§ Your assignment: The whole listing needs to be restated word for word.

§ Data extracts:

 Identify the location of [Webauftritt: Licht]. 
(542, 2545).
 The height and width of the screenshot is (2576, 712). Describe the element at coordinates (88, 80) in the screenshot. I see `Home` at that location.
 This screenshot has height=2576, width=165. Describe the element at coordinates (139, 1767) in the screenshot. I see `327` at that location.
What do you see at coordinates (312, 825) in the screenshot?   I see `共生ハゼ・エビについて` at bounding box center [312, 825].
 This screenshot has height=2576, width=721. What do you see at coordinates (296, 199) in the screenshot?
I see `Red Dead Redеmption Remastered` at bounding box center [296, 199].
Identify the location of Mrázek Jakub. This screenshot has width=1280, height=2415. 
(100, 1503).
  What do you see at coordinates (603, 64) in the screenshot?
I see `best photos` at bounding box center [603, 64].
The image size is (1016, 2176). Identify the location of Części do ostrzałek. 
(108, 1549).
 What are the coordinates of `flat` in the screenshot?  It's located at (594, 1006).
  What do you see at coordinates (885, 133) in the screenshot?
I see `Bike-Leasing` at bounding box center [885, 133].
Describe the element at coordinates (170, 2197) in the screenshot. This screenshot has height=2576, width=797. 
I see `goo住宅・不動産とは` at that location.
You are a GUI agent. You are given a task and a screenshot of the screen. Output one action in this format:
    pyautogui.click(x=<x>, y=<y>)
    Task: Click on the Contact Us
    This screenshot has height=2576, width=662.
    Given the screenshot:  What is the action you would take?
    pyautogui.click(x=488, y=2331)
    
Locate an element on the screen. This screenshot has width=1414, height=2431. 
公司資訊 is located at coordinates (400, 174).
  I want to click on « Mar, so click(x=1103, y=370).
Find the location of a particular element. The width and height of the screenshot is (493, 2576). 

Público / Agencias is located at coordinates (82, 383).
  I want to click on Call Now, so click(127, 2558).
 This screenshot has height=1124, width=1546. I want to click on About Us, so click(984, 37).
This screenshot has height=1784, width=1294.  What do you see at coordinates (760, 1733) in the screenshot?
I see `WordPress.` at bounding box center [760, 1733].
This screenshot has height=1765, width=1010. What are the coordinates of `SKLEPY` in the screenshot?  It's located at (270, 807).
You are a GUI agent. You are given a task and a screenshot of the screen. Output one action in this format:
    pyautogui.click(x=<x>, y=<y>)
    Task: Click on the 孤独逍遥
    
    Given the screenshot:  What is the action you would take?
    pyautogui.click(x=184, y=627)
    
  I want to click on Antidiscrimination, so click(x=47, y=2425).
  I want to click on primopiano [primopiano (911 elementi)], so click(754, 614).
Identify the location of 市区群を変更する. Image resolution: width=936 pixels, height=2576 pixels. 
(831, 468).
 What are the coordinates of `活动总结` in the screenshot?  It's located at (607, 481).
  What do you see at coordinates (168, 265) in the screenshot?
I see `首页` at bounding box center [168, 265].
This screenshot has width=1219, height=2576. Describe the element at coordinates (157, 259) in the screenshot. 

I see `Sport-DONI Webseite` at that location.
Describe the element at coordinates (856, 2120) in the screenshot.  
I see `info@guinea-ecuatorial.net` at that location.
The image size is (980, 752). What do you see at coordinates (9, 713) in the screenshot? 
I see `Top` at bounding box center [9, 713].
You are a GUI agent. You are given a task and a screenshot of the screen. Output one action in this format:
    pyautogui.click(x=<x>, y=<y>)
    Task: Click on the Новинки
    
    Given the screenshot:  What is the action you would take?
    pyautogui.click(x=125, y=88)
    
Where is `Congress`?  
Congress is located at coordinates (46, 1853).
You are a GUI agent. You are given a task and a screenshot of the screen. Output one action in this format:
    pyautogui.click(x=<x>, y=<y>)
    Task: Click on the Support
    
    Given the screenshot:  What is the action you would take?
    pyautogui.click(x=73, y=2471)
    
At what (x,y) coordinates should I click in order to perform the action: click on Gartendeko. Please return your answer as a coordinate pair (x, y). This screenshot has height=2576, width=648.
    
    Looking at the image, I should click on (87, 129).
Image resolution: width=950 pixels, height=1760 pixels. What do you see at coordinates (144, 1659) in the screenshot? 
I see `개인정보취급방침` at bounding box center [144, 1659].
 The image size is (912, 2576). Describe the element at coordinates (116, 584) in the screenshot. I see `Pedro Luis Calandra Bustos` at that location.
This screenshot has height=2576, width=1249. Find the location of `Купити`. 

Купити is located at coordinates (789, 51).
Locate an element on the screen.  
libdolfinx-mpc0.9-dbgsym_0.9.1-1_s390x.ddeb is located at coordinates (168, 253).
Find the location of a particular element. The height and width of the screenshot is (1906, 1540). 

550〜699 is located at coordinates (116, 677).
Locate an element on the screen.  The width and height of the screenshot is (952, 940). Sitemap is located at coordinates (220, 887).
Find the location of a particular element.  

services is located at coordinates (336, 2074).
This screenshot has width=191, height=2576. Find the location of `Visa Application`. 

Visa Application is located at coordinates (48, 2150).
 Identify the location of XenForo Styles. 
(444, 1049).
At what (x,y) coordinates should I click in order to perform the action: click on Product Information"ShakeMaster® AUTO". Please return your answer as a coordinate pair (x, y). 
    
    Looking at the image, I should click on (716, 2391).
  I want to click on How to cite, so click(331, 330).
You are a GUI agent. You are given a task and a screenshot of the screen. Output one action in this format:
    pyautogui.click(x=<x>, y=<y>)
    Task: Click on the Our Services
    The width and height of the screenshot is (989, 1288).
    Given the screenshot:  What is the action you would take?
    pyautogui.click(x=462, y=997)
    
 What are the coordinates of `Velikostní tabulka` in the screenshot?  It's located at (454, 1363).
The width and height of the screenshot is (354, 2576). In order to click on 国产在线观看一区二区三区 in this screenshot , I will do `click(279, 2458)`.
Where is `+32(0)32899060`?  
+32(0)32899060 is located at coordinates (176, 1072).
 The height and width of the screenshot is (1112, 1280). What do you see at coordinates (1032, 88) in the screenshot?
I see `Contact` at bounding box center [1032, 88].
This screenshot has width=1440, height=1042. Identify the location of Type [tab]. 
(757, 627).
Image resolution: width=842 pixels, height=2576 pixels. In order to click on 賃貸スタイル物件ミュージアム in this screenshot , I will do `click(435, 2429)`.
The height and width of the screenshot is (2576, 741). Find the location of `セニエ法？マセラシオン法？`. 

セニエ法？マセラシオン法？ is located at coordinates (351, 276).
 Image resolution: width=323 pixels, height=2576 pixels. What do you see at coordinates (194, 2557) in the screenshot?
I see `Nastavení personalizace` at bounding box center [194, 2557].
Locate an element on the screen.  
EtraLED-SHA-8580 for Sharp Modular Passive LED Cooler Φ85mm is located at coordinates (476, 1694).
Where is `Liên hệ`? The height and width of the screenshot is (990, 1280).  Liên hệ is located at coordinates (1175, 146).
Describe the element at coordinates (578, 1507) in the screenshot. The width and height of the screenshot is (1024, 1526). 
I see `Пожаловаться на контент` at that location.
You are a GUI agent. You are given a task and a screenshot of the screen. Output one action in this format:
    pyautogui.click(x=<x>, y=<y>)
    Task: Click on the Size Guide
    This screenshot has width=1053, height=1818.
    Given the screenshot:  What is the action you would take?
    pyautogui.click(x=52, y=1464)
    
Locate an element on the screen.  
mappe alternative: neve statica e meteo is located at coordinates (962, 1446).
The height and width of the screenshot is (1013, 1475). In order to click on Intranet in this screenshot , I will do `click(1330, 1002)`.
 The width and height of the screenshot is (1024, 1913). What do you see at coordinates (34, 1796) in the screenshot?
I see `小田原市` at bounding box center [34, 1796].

§ Your response:
 Identify the location of [Webauftritt: Licht]. 
(542, 2545).
 The height and width of the screenshot is (2576, 712). Describe the element at coordinates (88, 80) in the screenshot. I see `Home` at that location.
 This screenshot has height=2576, width=165. Describe the element at coordinates (139, 1767) in the screenshot. I see `327` at that location.
What do you see at coordinates (312, 825) in the screenshot?   I see `共生ハゼ・エビについて` at bounding box center [312, 825].
 This screenshot has height=2576, width=721. What do you see at coordinates (296, 199) in the screenshot?
I see `Red Dead Redеmption Remastered` at bounding box center [296, 199].
Identify the location of Mrázek Jakub. This screenshot has width=1280, height=2415. 
(100, 1503).
  What do you see at coordinates (603, 64) in the screenshot?
I see `best photos` at bounding box center [603, 64].
The image size is (1016, 2176). Identify the location of Części do ostrzałek. 
(108, 1549).
 What are the coordinates of `flat` in the screenshot?  It's located at (594, 1006).
  What do you see at coordinates (885, 133) in the screenshot?
I see `Bike-Leasing` at bounding box center [885, 133].
Describe the element at coordinates (170, 2197) in the screenshot. This screenshot has height=2576, width=797. 
I see `goo住宅・不動産とは` at that location.
You are a GUI agent. You are given a task and a screenshot of the screen. Output one action in this format:
    pyautogui.click(x=<x>, y=<y>)
    Task: Click on the Contact Us
    This screenshot has height=2576, width=662.
    Given the screenshot:  What is the action you would take?
    pyautogui.click(x=488, y=2331)
    
Locate an element on the screen. This screenshot has width=1414, height=2431. 
公司資訊 is located at coordinates (400, 174).
  I want to click on « Mar, so click(x=1103, y=370).
Find the location of a particular element. The width and height of the screenshot is (493, 2576). 

Público / Agencias is located at coordinates (82, 383).
  I want to click on Call Now, so click(127, 2558).
 This screenshot has height=1124, width=1546. I want to click on About Us, so click(984, 37).
This screenshot has height=1784, width=1294.  What do you see at coordinates (760, 1733) in the screenshot?
I see `WordPress.` at bounding box center [760, 1733].
This screenshot has height=1765, width=1010. What are the coordinates of `SKLEPY` in the screenshot?  It's located at (270, 807).
You are a GUI agent. You are given a task and a screenshot of the screen. Output one action in this format:
    pyautogui.click(x=<x>, y=<y>)
    Task: Click on the 孤独逍遥
    
    Given the screenshot:  What is the action you would take?
    pyautogui.click(x=184, y=627)
    
  I want to click on Antidiscrimination, so click(x=47, y=2425).
  I want to click on primopiano [primopiano (911 elementi)], so click(754, 614).
Identify the location of 市区群を変更する. Image resolution: width=936 pixels, height=2576 pixels. 
(831, 468).
 What are the coordinates of `活动总结` in the screenshot?  It's located at (607, 481).
  What do you see at coordinates (168, 265) in the screenshot?
I see `首页` at bounding box center [168, 265].
This screenshot has width=1219, height=2576. Describe the element at coordinates (157, 259) in the screenshot. 

I see `Sport-DONI Webseite` at that location.
Describe the element at coordinates (856, 2120) in the screenshot.  
I see `info@guinea-ecuatorial.net` at that location.
The image size is (980, 752). What do you see at coordinates (9, 713) in the screenshot? 
I see `Top` at bounding box center [9, 713].
You are a GUI agent. You are given a task and a screenshot of the screen. Output one action in this format:
    pyautogui.click(x=<x>, y=<y>)
    Task: Click on the Новинки
    
    Given the screenshot:  What is the action you would take?
    pyautogui.click(x=125, y=88)
    
Where is `Congress`?  
Congress is located at coordinates (46, 1853).
You are a GUI agent. You are given a task and a screenshot of the screen. Output one action in this format:
    pyautogui.click(x=<x>, y=<y>)
    Task: Click on the Support
    
    Given the screenshot:  What is the action you would take?
    pyautogui.click(x=73, y=2471)
    
At what (x,y) coordinates should I click in order to perform the action: click on Gartendeko. Please return your answer as a coordinate pair (x, y). This screenshot has height=2576, width=648.
    
    Looking at the image, I should click on (87, 129).
Image resolution: width=950 pixels, height=1760 pixels. What do you see at coordinates (144, 1659) in the screenshot? 
I see `개인정보취급방침` at bounding box center [144, 1659].
 The image size is (912, 2576). Describe the element at coordinates (116, 584) in the screenshot. I see `Pedro Luis Calandra Bustos` at that location.
This screenshot has height=2576, width=1249. Find the location of `Купити`. 

Купити is located at coordinates (789, 51).
Locate an element on the screen.  
libdolfinx-mpc0.9-dbgsym_0.9.1-1_s390x.ddeb is located at coordinates (168, 253).
Find the location of a particular element. The height and width of the screenshot is (1906, 1540). 

550〜699 is located at coordinates (116, 677).
Locate an element on the screen.  The width and height of the screenshot is (952, 940). Sitemap is located at coordinates (220, 887).
Find the location of a particular element.  

services is located at coordinates (336, 2074).
This screenshot has width=191, height=2576. Find the location of `Visa Application`. 

Visa Application is located at coordinates (48, 2150).
 Identify the location of XenForo Styles. 
(444, 1049).
At what (x,y) coordinates should I click in order to perform the action: click on Product Information"ShakeMaster® AUTO". Please return your answer as a coordinate pair (x, y). 
    
    Looking at the image, I should click on (716, 2391).
  I want to click on How to cite, so click(331, 330).
You are a GUI agent. You are given a task and a screenshot of the screen. Output one action in this format:
    pyautogui.click(x=<x>, y=<y>)
    Task: Click on the Our Services
    The width and height of the screenshot is (989, 1288).
    Given the screenshot:  What is the action you would take?
    pyautogui.click(x=462, y=997)
    
 What are the coordinates of `Velikostní tabulka` in the screenshot?  It's located at (454, 1363).
The width and height of the screenshot is (354, 2576). In order to click on 国产在线观看一区二区三区 in this screenshot , I will do `click(279, 2458)`.
Where is `+32(0)32899060`?  
+32(0)32899060 is located at coordinates (176, 1072).
 The height and width of the screenshot is (1112, 1280). What do you see at coordinates (1032, 88) in the screenshot?
I see `Contact` at bounding box center [1032, 88].
This screenshot has width=1440, height=1042. Identify the location of Type [tab]. 
(757, 627).
Image resolution: width=842 pixels, height=2576 pixels. In order to click on 賃貸スタイル物件ミュージアム in this screenshot , I will do `click(435, 2429)`.
The height and width of the screenshot is (2576, 741). Find the location of `セニエ法？マセラシオン法？`. 

セニエ法？マセラシオン法？ is located at coordinates (351, 276).
 Image resolution: width=323 pixels, height=2576 pixels. What do you see at coordinates (194, 2557) in the screenshot?
I see `Nastavení personalizace` at bounding box center [194, 2557].
Locate an element on the screen.  
EtraLED-SHA-8580 for Sharp Modular Passive LED Cooler Φ85mm is located at coordinates (476, 1694).
Where is `Liên hệ`? The height and width of the screenshot is (990, 1280).  Liên hệ is located at coordinates (1175, 146).
Describe the element at coordinates (578, 1507) in the screenshot. The width and height of the screenshot is (1024, 1526). 
I see `Пожаловаться на контент` at that location.
You are a GUI agent. You are given a task and a screenshot of the screen. Output one action in this format:
    pyautogui.click(x=<x>, y=<y>)
    Task: Click on the Size Guide
    This screenshot has width=1053, height=1818.
    Given the screenshot:  What is the action you would take?
    pyautogui.click(x=52, y=1464)
    
Locate an element on the screen.  
mappe alternative: neve statica e meteo is located at coordinates (962, 1446).
The height and width of the screenshot is (1013, 1475). In order to click on Intranet in this screenshot , I will do `click(1330, 1002)`.
 The width and height of the screenshot is (1024, 1913). What do you see at coordinates (34, 1796) in the screenshot?
I see `小田原市` at bounding box center [34, 1796].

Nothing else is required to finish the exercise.